Endereçada ao presidente da CTNBio, Paulo Augusto Viana Barroso, e ao Ministério Público Federal (MPF), a carta denuncia a forma, “apressada e imprevidente” como se deu a liberação e os efeitos nocivos sobre o meio ambiente e as comunidades tradicionais que vivem em meio aos monocultivos de eucalipto da empresa em vários estados, incluindo o Espírito Santo, visando “apenas os interesses comerciais da Suzano Papel e Celulose” e “ampliar a riqueza de sua principal acionista: a família Feffer em São Paulo, bilionária há muitos anos e uma das mais ricas do país”.

“A aprovação ocorreu em tempo recorde de cinco meses, ignorando a consulta livre, prévia e informada das comunidades que já vivem sob o impacto dos monocultivos de eucalipto. A empresa realizou testes de campo em Açailândia (MA), Caravelas (BA), Angatuba (SP) e Araraquara (SP), sem informar amplamente as comunidades locais sobre os testes e impactos desta atividade”, relatam.

Com isso, sublinha, houve “desrespeito ao princípio da precaução enfatizado nas conferências internacionais sobre biodiversidade, das quais o Brasil participa”. A CTNBio, denunciam, “deu celeridade à aprovação do pedido da empresa Suzano, apenas com base nos estudos apresentados pela própria empresa”.

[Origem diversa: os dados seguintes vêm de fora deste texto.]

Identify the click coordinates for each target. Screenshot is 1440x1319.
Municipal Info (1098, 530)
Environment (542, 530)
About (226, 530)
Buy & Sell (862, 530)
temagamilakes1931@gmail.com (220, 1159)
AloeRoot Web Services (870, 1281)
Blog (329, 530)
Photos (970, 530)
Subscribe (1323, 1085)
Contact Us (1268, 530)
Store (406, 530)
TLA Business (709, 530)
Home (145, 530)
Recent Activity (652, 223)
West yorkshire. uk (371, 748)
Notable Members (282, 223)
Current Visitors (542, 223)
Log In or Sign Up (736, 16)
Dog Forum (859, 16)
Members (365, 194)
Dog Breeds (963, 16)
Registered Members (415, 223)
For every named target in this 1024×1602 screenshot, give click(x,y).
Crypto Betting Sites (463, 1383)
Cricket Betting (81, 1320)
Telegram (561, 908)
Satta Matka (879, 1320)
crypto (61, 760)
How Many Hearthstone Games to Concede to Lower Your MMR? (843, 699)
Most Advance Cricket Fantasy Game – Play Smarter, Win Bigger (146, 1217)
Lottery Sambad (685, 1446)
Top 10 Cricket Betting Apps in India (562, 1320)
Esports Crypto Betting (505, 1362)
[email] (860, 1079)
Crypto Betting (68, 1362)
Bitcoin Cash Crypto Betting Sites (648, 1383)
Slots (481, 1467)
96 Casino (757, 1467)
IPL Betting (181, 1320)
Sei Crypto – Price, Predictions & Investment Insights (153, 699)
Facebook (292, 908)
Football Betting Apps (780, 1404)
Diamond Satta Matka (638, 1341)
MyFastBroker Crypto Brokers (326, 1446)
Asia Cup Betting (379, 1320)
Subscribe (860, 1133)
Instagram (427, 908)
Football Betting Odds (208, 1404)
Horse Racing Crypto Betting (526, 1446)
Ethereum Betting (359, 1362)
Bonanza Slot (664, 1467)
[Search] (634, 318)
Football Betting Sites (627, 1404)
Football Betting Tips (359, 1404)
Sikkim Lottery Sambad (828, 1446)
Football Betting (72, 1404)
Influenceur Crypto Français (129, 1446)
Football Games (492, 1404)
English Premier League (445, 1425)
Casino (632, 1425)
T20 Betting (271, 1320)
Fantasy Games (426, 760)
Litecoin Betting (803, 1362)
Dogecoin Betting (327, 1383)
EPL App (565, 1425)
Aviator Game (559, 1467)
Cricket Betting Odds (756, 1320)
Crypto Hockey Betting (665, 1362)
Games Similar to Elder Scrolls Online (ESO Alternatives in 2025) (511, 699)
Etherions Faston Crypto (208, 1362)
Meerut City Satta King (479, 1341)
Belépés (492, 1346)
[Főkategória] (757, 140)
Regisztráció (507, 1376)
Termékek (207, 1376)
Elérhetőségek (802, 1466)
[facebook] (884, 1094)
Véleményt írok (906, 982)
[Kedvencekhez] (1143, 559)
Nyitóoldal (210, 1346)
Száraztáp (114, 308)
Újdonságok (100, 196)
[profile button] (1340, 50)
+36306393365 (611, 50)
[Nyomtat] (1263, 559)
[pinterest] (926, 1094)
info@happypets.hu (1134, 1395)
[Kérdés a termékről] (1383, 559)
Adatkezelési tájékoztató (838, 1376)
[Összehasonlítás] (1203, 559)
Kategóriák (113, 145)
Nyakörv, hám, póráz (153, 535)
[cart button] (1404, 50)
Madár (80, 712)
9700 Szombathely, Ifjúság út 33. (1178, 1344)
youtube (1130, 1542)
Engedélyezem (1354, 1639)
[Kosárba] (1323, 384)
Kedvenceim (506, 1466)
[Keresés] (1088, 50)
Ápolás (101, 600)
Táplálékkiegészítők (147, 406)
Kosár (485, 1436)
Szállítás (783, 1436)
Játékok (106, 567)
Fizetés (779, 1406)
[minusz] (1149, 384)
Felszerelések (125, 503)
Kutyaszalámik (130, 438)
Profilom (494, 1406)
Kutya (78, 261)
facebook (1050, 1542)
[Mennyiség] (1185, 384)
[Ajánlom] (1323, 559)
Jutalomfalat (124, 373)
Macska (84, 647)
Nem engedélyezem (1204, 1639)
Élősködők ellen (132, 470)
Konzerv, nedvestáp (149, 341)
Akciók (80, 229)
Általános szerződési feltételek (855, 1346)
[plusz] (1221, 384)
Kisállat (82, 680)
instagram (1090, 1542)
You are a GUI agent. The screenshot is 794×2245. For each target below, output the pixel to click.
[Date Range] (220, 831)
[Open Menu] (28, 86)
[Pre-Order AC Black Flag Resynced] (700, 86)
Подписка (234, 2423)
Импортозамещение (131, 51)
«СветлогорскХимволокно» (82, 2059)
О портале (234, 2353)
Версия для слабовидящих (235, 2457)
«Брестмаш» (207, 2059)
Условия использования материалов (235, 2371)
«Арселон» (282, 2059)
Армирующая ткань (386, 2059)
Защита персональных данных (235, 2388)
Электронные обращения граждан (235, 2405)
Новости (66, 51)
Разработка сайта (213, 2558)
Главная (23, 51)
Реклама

No Espírito Santo, onde a Suzano (ex-Fibria e ex-Aracruz Celulose) atua com seus extensos eucaliptais, ainda não há informações se o uso dessa variedade já começou a ser implementado e sobre como esse uso foi ou será regularizado. “A Suzano precisa nominar que é transgênico o eucalipto que ela vai plantar no Estado para obter licença no Iema [Instituto Estadual de Meio Ambiente e Recursos Hídricos]? Nos preocupa a falta de transparência. Talvez a variedade transgênica já esteja sendo plantada no Espírito Santo, nos territórios quilombola e campesinos, sem que nem eles mesmos saibam”, questiona Beto Loureiro, educador da Federação dos Órgãos de Assistência Social e Educacional (Fase), uma das entidades que assina a carta-denúncia.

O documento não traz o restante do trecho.